TASK BRIEF => Would you repeat every entry below word for word but drop the images?

START DATA TO PROCESS

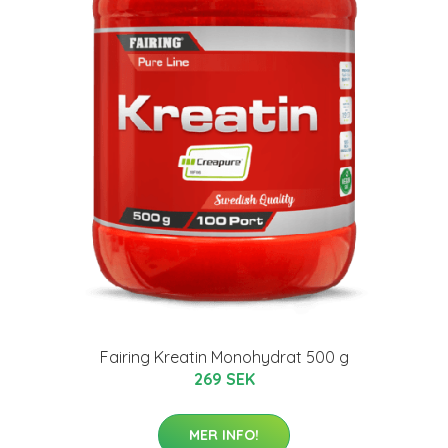
Fairing Kreatin Monohydrat 500 g
269 SEK
MER INFO!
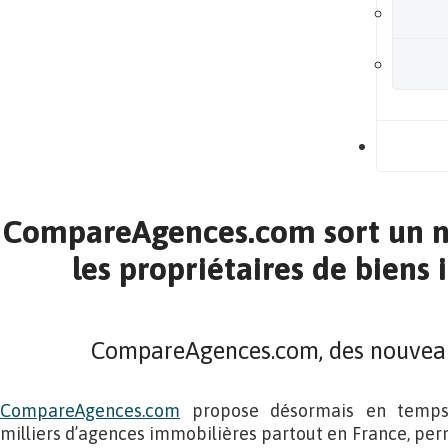
B
CompareAgences.com sort un no
les propriétaires de biens
CompareAgences.com, des nouveau
CompareAgences.com
propose désormais en temps r
milliers d’agences immobilières partout en France, per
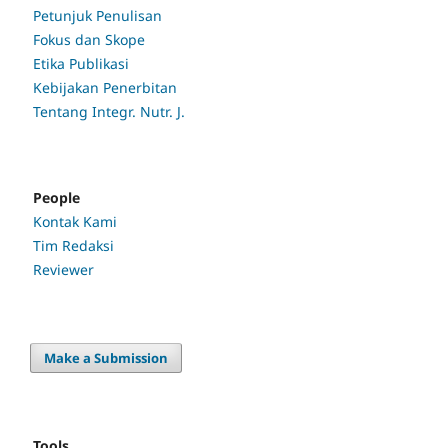
Petunjuk Penulisan
Fokus dan Skope
Etika Publikasi
Kebijakan Penerbitan
Tentang Integr. Nutr. J.
People
Kontak Kami
Tim Redaksi
Reviewer
Make a Submission
Tools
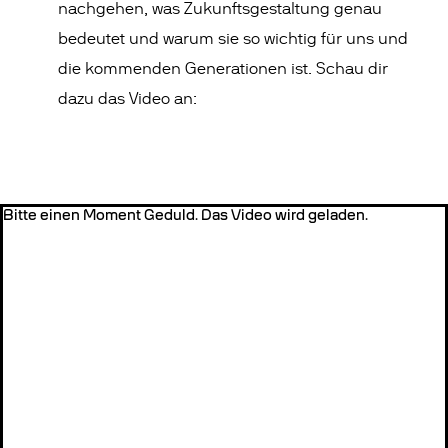
nachgehen, was Zukunftsgestaltung genau
bedeutet und warum sie so wichtig für uns und
die kommenden Generationen ist. Schau dir
dazu das Video an:
Bitte einen Moment Geduld. Das Video wird geladen.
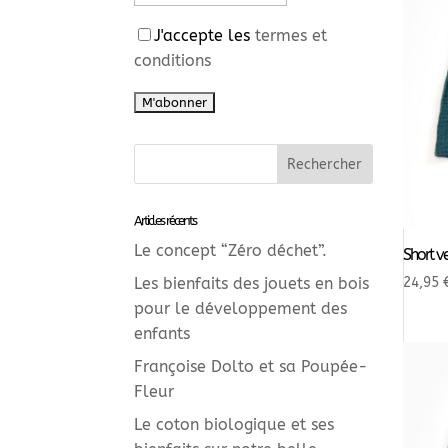
J'accepte les
termes et
conditions
Articles récents
Le concept “Zéro déchet”.
Short v
24,95
Les bienfaits des jouets en bois
pour le développement des
enfants
Françoise Dolto et sa Poupée-
Fleur
Le coton biologique et ses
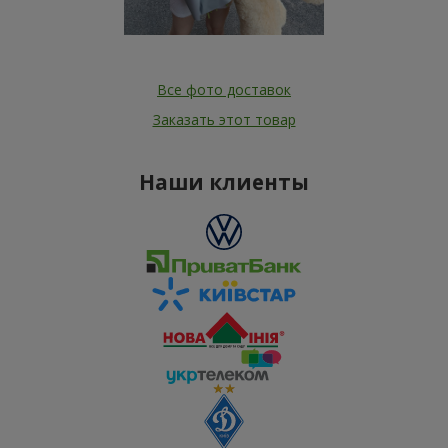
Все фото доставок
Заказать этот товар
Наши клиенты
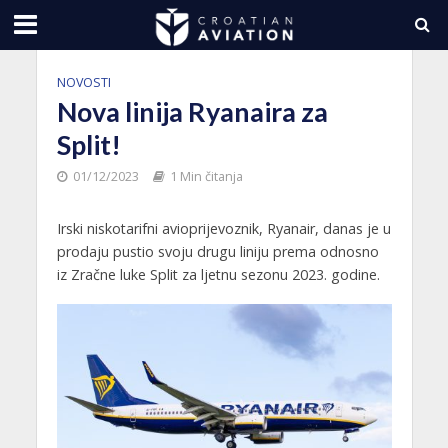
NOVOSTI
Nova linija Ryanaira za
Split!
01/12/2023
1 Min čitanja
Irski niskotarifni avioprijevoznik, Ryanair, danas je u
prodaju pustio svoju drugu liniju prema odnosno
iz Zračne luke Split za ljetnu sezonu 2023. godine.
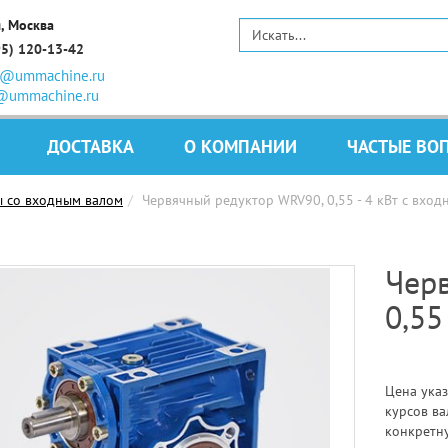
, Москва
95) 120-13-42
s@ummachine.ru
@ummachine.ru
ДОСТАВКА
О КОМПАНИИ
ЧАСТЫЕ ВО
ы со входным валом
Червячный редуктор WRV90, 0,55 - 4 кВт с вхо
Чер
0,55
Цена указ
курсов ва
конкретн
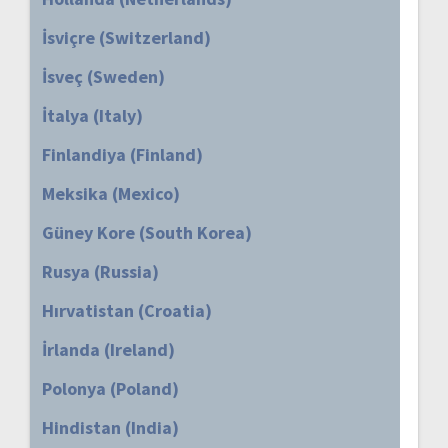
İsviçre (Switzerland)
İsveç (Sweden)
İtalya (Italy)
Finlandiya (Finland)
Meksika (Mexico)
Güney Kore (South Korea)
Rusya (Russia)
Hırvatistan (Croatia)
İrlanda (Ireland)
Polonya (Poland)
Hindistan (India)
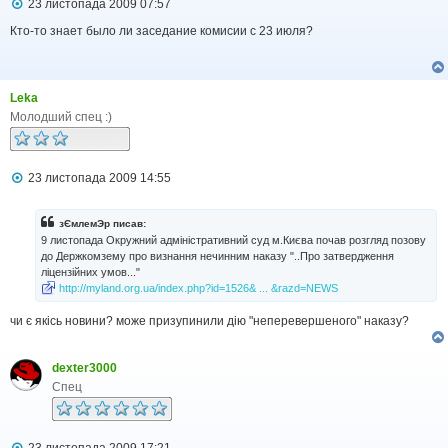
П
23 листопада 2009 07:57
о
в
Кто-то знает было ли заседание комисии с 23 июля?
і
д
о
м
Leka
л
е
Молодший спец :)
н
н
я
П
23 листопада 2009 14:55
о
в
і
зЄмлемЭр писав:
д
9 листопада Окружний адміністративний суд м.Києва почав розгляд позову
о
до Держкомзему про визнання нечинним наказу "..Про затвердження
м
ліцензійних умов..."
л
http://myland.org.ua/index.php?id=1526& ... &razd=NEWS
е
н
н
чи є якісь новини? може призупинили дію "неперевершеного" наказу?
я
dexter3000
Спец
П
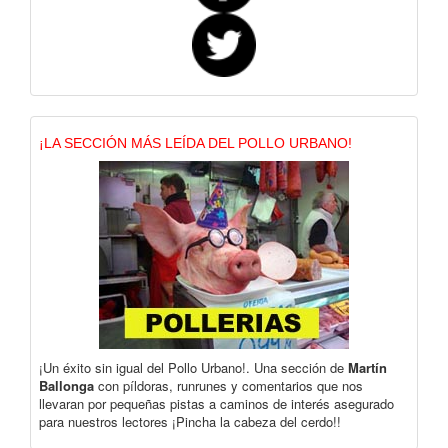
¡LA SECCIÓN MÁS LEÍDA DEL POLLO URBANO!
¡Un éxito sin igual del Pollo Urbano!. Una sección de
Martín
Ballonga
con píldoras, runrunes y comentarios que nos
llevaran por pequeñas pistas a caminos de interés asegurado
para nuestros lectores ¡Pincha la cabeza del cerdo!!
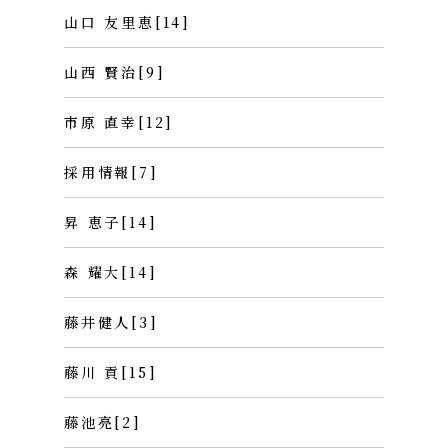
山口 友里恵[14]
山西 賢治[9]
市原 直幸[12]
採用情報[7]
昇 恵子[14]
森 耀大[14]
藤井健人[3]
藤川 貢[15]
藤池亮[2]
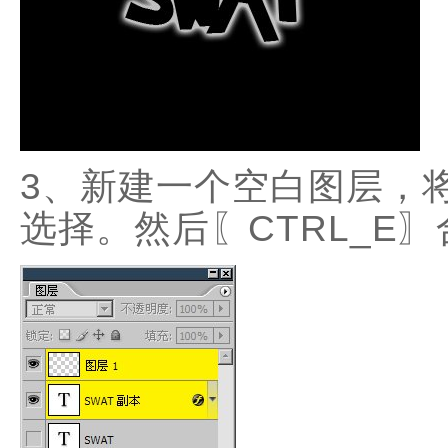
3、新建一个空白图层，
选择。然后〖CTRL_E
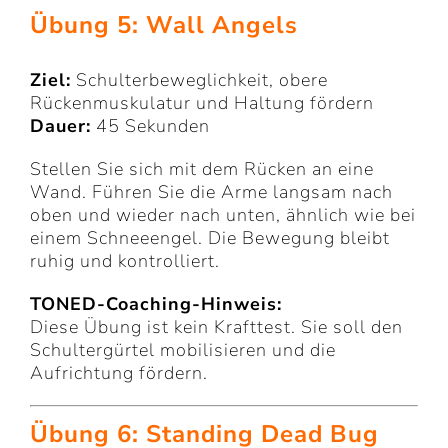
Übung 5: Wall Angels
Ziel:
Schulterbeweglichkeit, obere
Rückenmuskulatur und Haltung fördern
Dauer:
45 Sekunden
Stellen Sie sich mit dem Rücken an eine
Wand. Führen Sie die Arme langsam nach
oben und wieder nach unten, ähnlich wie bei
einem Schneeengel. Die Bewegung bleibt
ruhig und kontrolliert.
TONED-Coaching-Hinweis:
Diese Übung ist kein Krafttest. Sie soll den
Schultergürtel mobilisieren und die
Aufrichtung fördern.
Übung 6: Standing Dead Bug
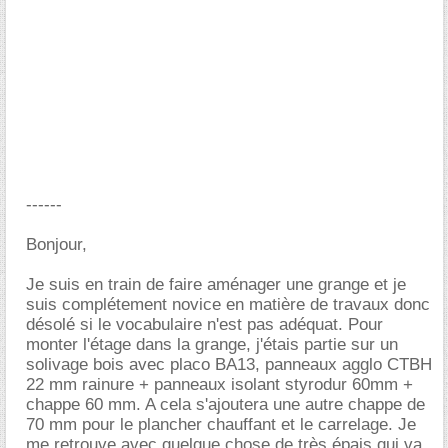
------
Bonjour,
Je suis en train de faire aménager une grange et je
suis complétement novice en matière de travaux donc
désolé si le vocabulaire n'est pas adéquat. Pour
monter l'étage dans la grange, j'étais partie sur un
solivage bois avec placo BA13, panneaux agglo CTBH
22 mm rainure + panneaux isolant styrodur 60mm +
chappe 60 mm. A cela s'ajoutera une autre chappe de
70 mm pour le plancher chauffant et le carrelage. Je
me retrouve avec quelque chose de très épais qui va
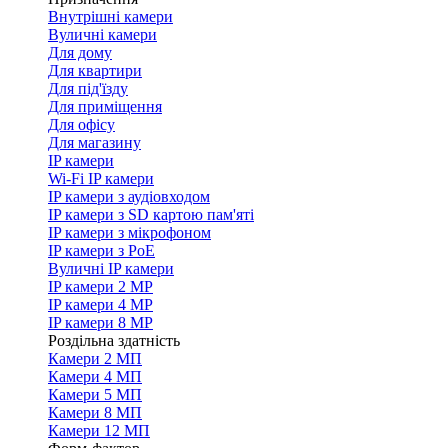
Внутрішні камери
Вуличні камери
Для дому
Для квартири
Для під'їзду
Для приміщення
Для офісу
Для магазину
IP камери
Wi-Fi IP камери
IP камери з аудіовходом
IP камери з SD картою пам'яті
IP камери з мікрофоном
IP камери з PoE
Вуличні IP камери
IP камери 2 MP
IP камери 4 MP
IP камери 8 MP
Роздільна здатність
Камери 2 МП
Камери 4 МП
Камери 5 МП
Камери 8 МП
Камери 12 МП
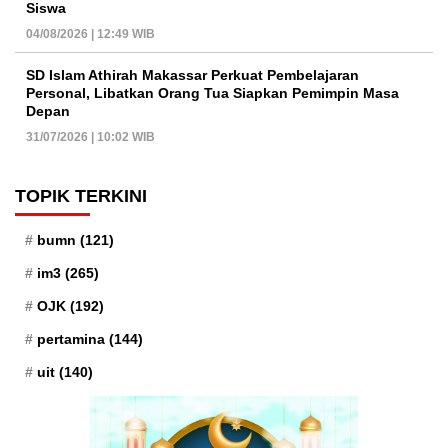
Siswa
04/08/2026 | 12:49 WIB
SD Islam Athirah Makassar Perkuat Pembelajaran
Personal, Libatkan Orang Tua Siapkan Pemimpin Masa
Depan
31/07/2026 | 10:02 WIB
TOPIK TERKINI
bumn
(121)
im3
(265)
OJK
(192)
pertamina
(144)
uit
(140)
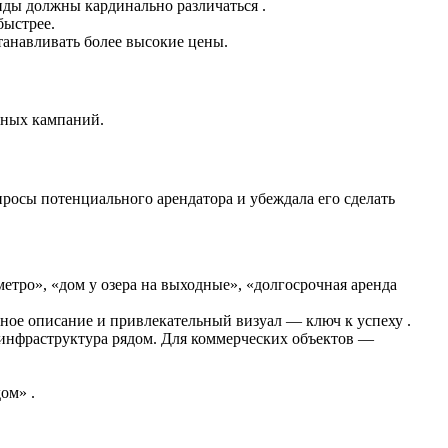
ды должны кардинально различаться .
быстрее.
танавливать более высокие цены.
мных кампаний.
росы потенциального арендатора и убеждала его сделать
метро», «дом у озера на выходные», «долгосрочная аренда
ное описание и привлекательный визуал — ключ к успеху .
, инфраструктура рядом. Для коммерческих объектов —
ом» .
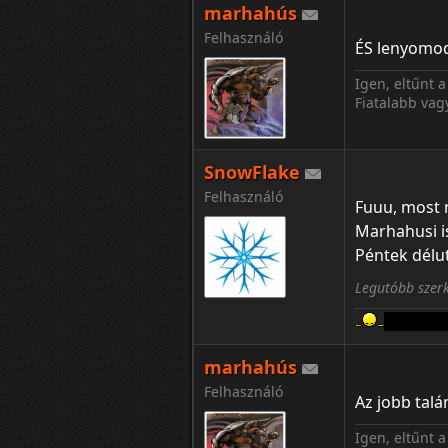
marhahús
Felhasználó
ÉS lenyomod 
Igen, eltűnt
Fiatalabb va
SnowFlake
Felhasználó
Fuuu, most
Marhahusi is
Péntek délu
Legutóbb szerk
Aki a FER
marhahús
Felhasználó
Az jobb tal
Igen, eltűnt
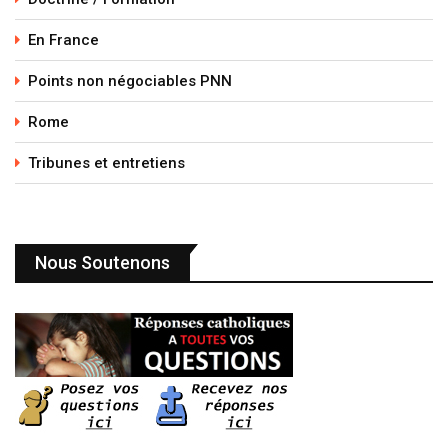
En France
Points non négociables PNN
Rome
Tribunes et entretiens
Nous Soutenons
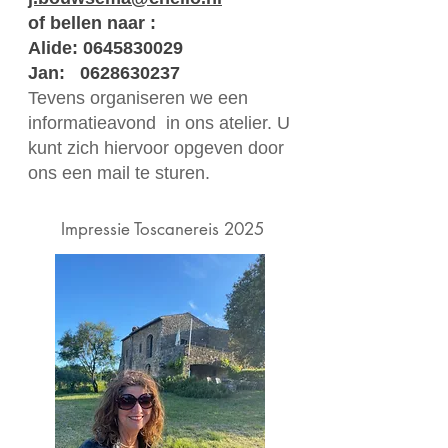
of bellen naar :
Alide:
0645830029
Jan:
0628630237
Tevens organiseren we een
informatieavond in ons atelier. U
kunt zich hiervoor opgeven door
ons een mail te sturen.
Impressie Toscanereis 2025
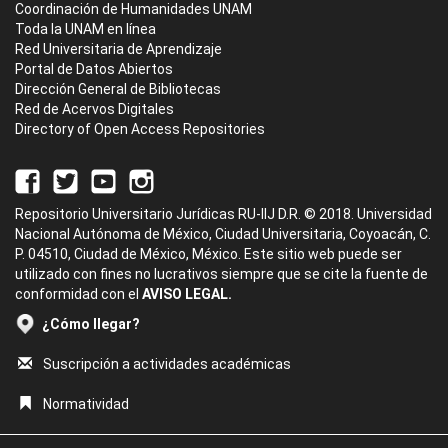
Coordinación de Humanidades UNAM
Toda la UNAM en línea
Red Universitaria de Aprendizaje
Portal de Datos Abiertos
Dirección General de Bibliotecas
Red de Acervos Digitales
Directory of Open Access Repositories
Repositorio Universitario Jurídicas RU-IIJ D.R. © 2018. Universidad
Nacional Autónoma de México, Ciudad Universitaria, Coyoacán, C.
P. 04510, Ciudad de México, México. Este sitio web puede ser
utilizado con fines no lucrativos siempre que se cite la fuente de
conformidad con el
AVISO LEGAL.
¿Cómo llegar?
Suscripción a actividades académicas
Normatividad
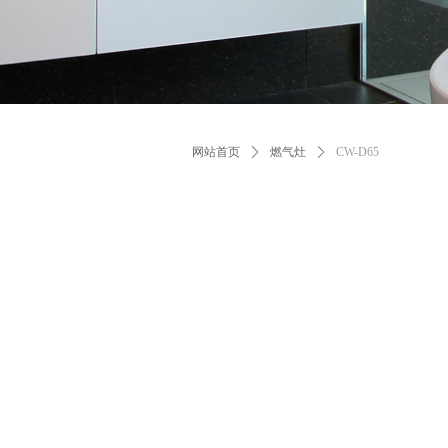
网站首页
ꄲ
燃气灶
ꄲ
CW-D65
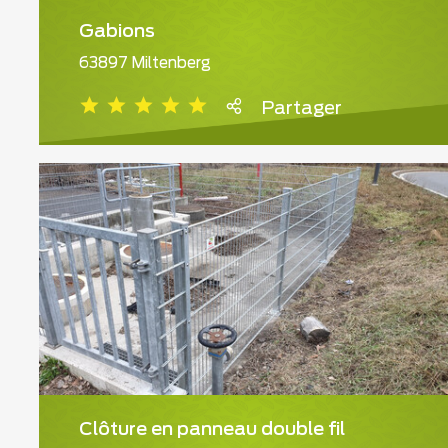
Gabions
63897 Miltenberg
Partager
Clôture en panneau double fil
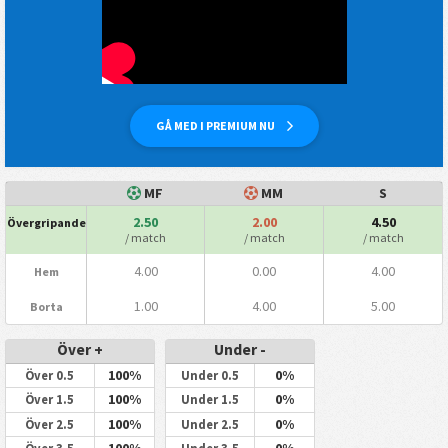
GÅ MED I PREMIUM NU
MF
MM
S
2.50
2.00
4.50
Övergripande
/ match
/ match
/ match
4.00
0.00
4.00
Hem
1.00
4.00
5.00
Borta
Över +
Under -
100%
0%
Över 0.5
Under 0.5
100%
0%
Över 1.5
Under 1.5
100%
0%
Över 2.5
Under 2.5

END DATA TO PROCESS

ANSWER SECTION =>
Fairing Kreatin Monohydrat 500 g
269 SEK
MER INFO!
B
CompareAgences.com sort un no
les propriétaires de biens
CompareAgences.com, des nouveau
CompareAgences.com
propose désormais en temps r
milliers d’agences immobilières partout en France, per
Petunjuk Penulisan
Fokus dan Skope
Etika Publikasi
Kebijakan Penerbitan
Tentang Integr. Nutr. J.
People
Kontak Kami
Tim Redaksi
Reviewer
Make a Submission
Tools
nachgehen, was Zukunftsgestaltung genau
bedeutet und warum sie so wichtig für uns und
die kommenden Generationen ist. Schau dir
dazu das Video an:
Bitte einen Moment Geduld. Das Video wird geladen.
J'accepte les
termes et
conditions
Articles récents
Le concept “Zéro déchet”.
Short v
24,95
Les bienfaits des jouets en bois
pour le développement des
enfants
Françoise Dolto et sa Poupée-
Fleur
Le coton biologique et ses
Все фото доставок
Заказать этот товар
Наши клиенты
NOVOSTI
Nova linija Ryanaira za
Split!
01/12/2023
1 Min čitanja
Irski niskotarifni avioprijevoznik, Ryanair, danas je u
prodaju pustio svoju drugu liniju prema odnosno
iz Zračne luke Split za ljetnu sezonu 2023. godine.
, Москва
95) 120-13-42
s@ummachine.ru
@ummachine.ru
ДОСТАВКА
О КОМПАНИИ
ЧАСТЫЕ ВО
ы со входным валом
Червячный редуктор WRV90, 0,55 - 4 кВт с вхо
Чер
0,55
Цена указ
курсов ва
конкретн
İsviçre (Switzerland)
İsveç (Sweden)
İtalya (Italy)
Finlandiya (Finland)
Meksika (Mexico)
Güney Kore (South Korea)
Rusya (Russia)
Hırvatistan (Croatia)
İrlanda (Ireland)
Polonya (Poland)
Hindistan (India)
П
23 листопада 2009 07:57
о
в
Кто-то знает было ли заседание комисии с 23 июля?
і
д
о
м
Leka
л
е
Молодший спец :)
н
н
я
П
23 листопада 2009 14:55
о
в
і
зЄмлемЭр писав:
д
9 листопада Окружний адміністративний суд м.Києва почав розгляд позову
о
до Держкомзему про визнання нечинним наказу "..Про затвердження
м
ліцензійних умов..."
л
http://myland.org.ua/index.php?id=1526& ... &razd=NEWS
е
н
н
чи є якісь новини? може призупинили дію "неперевершеного" наказу?
я
dexter3000
Спец
П
¡LA SECCIÓN MÁS LEÍDA DEL POLLO URBANO!
¡Un éxito sin igual del Pollo Urbano!. Una sección de
Martín
Ballonga
con píldoras, runrunes y comentarios que nos
llevaran por pequeñas pistas a caminos de interés asegurado
para nuestros lectores ¡Pincha la cabeza del cerdo!!
山口 友里恵[14]
山西 賢治[9]
市原 直幸[12]
採用情報[7]
昇 恵子[14]
森 耀大[14]
藤井健人[3]
藤川 貢[15]
藤池亮[2]
3、新建一个空白图层，
选择。然后〖CTRL_E
Übung 5: Wall Angels
Ziel:
Schulterbeweglichkeit, obere
Rückenmuskulatur und Haltung fördern
Dauer:
45 Sekunden
Stellen Sie sich mit dem Rücken an eine
Wand. Führen Sie die Arme langsam nach
oben und wieder nach unten, ähnlich wie bei
einem Schneeengel. Die Bewegung bleibt
ruhig und kontrolliert.
TONED-Coaching-Hinweis:
Diese Übung ist kein Krafttest. Sie soll den
Schultergürtel mobilisieren und die
Aufrichtung fördern.
Übung 6: Standing Dead Bug
------
Bonjour,
Je suis en train de faire aménager une grange et je
suis complétement novice en matière de travaux donc
désolé si le vocabulaire n'est pas adéquat. Pour
monter l'étage dans la grange, j'étais partie sur un
solivage bois avec placo BA13, panneaux agglo CTBH
22 mm rainure + panneaux isolant styrodur 60mm +
chappe 60 mm. A cela s'ajoutera une autre chappe de
70 mm pour le plancher chauffant et le carrelage. Je
me retrouve avec quelque chose de très épais qui va
Внутрішні камери
Вуличні камери
Для дому
Для квартири
Для під'їзду
Для приміщення
Для офісу
Для магазину
IP камери
Wi-Fi IP камери
IP камери з аудіовходом
IP камери з SD картою пам'яті
IP камери з мікрофоном
IP камери з PoE
Вуличні IP камери
IP камери 2 MP
IP камери 4 MP
IP камери 8 MP
Роздільна здатність
Камери 2 МП
Камери 4 МП
Камери 5 МП
Камери 8 МП
Камери 12 МП
Siswa
04/08/2026 | 12:49 WIB
SD Islam Athirah Makassar Perkuat Pembelajaran
Personal, Libatkan Orang Tua Siapkan Pemimpin Masa
Depan
31/07/2026 | 10:02 WIB
TOPIK TERKINI
bumn
(121)
im3
(265)
OJK
(192)
pertamina
(144)
uit
(140)
ды должны кардинально различаться .
быстрее.
танавливать более высокие цены.
мных кампаний.
росы потенциального арендатора и убеждала его сделать
метро», «дом у озера на выходные», «долгосрочная аренда
ное описание и привлекательный визуал — ключ к успеху .
, инфраструктура рядом. Для коммерческих объектов —
ом» .
marhahús
Felhasználó
ÉS lenyomod 
Igen, eltűnt
Fiatalabb va
SnowFlake
Felhasználó
Fuuu, most
Marhahusi is
Péntek délu
Legutóbb szerk
Aki a FER
marhahús
Felhasználó
Az jobb tal
Igen, eltűnt
En France
Points non négociables PNN
Rome
Tribunes et entretiens
Nous Soutenons
of bellen naar :
Alide:
0645830029
Jan:
0628630237
Tevens organiseren we een
informatieavond in ons atelier. U
kunt zich hiervoor opgeven door
ons een mail te sturen.
Impressie Toscanereis 2025
Coordinación de Humanidades UNAM
Toda la UNAM en línea
Red Universitaria de Aprendizaje
Portal de Datos Abiertos
Dirección General de Bibliotecas
Red de Acervos Digitales
Directory of Open Access Repositories
Repositorio Universitario Jurídicas RU-IIJ D.R. © 2018. Universidad
Nacional Autónoma de México, Ciudad Universitaria, Coyoacán, C.
P. 04510, Ciudad de México, México. Este sitio web puede ser
utilizado con fines no lucrativos siempre que se cite la fuente de
conformidad con el
AVISO LEGAL.
¿Cómo llegar?
Suscripción a actividades académicas
Normatividad
网站首页
ꄲ
燃气灶
ꄲ
CW-D65
Gabions
63897 Miltenberg
Partager
Clôture en panneau double fil
GÅ MED I PREMIUM NU
MF
MM
S
2.50
2.00
4.50
Övergripande
/ match
/ match
/ match
4.00
0.00
4.00
Hem
1.00
4.00
5.00
Borta
Över +
Under -
100%
0%
Över 0.5
Under 0.5
100%
0%
Över 1.5
Under 1.5
100%
0%
Över 2.5
Under 2.5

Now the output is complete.